Segment Start: Provided records
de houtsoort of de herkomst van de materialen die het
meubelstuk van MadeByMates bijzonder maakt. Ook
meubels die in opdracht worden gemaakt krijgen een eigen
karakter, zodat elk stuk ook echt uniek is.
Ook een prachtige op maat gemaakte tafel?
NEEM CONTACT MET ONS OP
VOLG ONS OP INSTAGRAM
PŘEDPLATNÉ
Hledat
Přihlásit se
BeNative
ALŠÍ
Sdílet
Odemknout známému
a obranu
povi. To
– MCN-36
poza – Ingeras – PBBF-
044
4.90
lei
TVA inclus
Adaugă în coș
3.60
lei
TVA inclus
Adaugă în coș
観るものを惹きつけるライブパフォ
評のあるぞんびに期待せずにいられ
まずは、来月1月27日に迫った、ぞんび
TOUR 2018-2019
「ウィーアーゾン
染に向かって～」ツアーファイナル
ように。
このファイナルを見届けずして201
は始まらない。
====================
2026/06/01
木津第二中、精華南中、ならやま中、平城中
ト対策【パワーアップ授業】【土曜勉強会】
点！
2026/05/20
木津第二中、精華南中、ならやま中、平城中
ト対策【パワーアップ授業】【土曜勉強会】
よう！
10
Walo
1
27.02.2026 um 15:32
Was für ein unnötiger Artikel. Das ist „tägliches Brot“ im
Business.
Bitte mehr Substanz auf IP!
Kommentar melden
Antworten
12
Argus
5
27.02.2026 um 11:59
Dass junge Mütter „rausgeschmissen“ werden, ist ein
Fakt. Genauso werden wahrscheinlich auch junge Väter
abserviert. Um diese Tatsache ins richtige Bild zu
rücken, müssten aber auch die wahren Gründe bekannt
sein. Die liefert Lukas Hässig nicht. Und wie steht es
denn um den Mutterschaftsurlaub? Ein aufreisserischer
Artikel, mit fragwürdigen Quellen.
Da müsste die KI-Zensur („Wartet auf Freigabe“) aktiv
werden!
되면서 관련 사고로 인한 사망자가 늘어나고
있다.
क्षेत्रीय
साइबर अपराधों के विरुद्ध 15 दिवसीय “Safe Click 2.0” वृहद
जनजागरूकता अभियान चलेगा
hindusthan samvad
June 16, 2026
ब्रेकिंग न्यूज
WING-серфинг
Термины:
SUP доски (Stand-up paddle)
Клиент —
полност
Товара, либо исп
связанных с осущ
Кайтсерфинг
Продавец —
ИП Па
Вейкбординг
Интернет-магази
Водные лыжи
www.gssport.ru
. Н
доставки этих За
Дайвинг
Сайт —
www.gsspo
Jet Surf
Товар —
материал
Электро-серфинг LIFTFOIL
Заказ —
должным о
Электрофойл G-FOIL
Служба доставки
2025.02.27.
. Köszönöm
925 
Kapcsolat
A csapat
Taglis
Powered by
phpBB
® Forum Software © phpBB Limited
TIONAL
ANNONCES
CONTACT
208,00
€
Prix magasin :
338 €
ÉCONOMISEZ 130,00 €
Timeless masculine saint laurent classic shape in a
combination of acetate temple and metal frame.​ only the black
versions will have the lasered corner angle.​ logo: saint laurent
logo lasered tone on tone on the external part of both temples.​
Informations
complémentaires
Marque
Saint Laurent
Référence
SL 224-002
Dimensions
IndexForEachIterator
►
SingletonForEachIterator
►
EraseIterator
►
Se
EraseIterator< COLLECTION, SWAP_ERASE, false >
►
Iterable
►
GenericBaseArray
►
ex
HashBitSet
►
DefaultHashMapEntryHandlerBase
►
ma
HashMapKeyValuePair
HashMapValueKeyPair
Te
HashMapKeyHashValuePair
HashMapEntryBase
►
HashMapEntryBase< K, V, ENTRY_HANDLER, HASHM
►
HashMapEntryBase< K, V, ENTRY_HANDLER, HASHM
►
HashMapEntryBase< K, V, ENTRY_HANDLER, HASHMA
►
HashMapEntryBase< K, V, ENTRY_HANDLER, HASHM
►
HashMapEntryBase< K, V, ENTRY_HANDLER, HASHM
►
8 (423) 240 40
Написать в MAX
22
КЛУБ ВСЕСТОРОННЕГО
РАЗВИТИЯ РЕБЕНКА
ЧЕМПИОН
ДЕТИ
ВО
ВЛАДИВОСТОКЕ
Segment End: Provided records
All lines in the listing above between the line with "27.02.2026 um 15:32" and the line with "Artikel, mit fragwürdigen Quellen.", inclusive, should be set down exactly, and no line outside that range.

27.02.2026 um 15:32
Was für ein unnötiger Artikel. Das ist „tägliches Brot“ im
Business.
Bitte mehr Substanz auf IP!
Kommentar melden
Antworten
12
Argus
5
27.02.2026 um 11:59
Dass junge Mütter „rausgeschmissen“ werden, ist ein
Fakt. Genauso werden wahrscheinlich auch junge Väter
abserviert. Um diese Tatsache ins richtige Bild zu
rücken, müssten aber auch die wahren Gründe bekannt
sein. Die liefert Lukas Hässig nicht. Und wie steht es
denn um den Mutterschaftsurlaub? Ein aufreisserischer
Artikel, mit fragwürdigen Quellen.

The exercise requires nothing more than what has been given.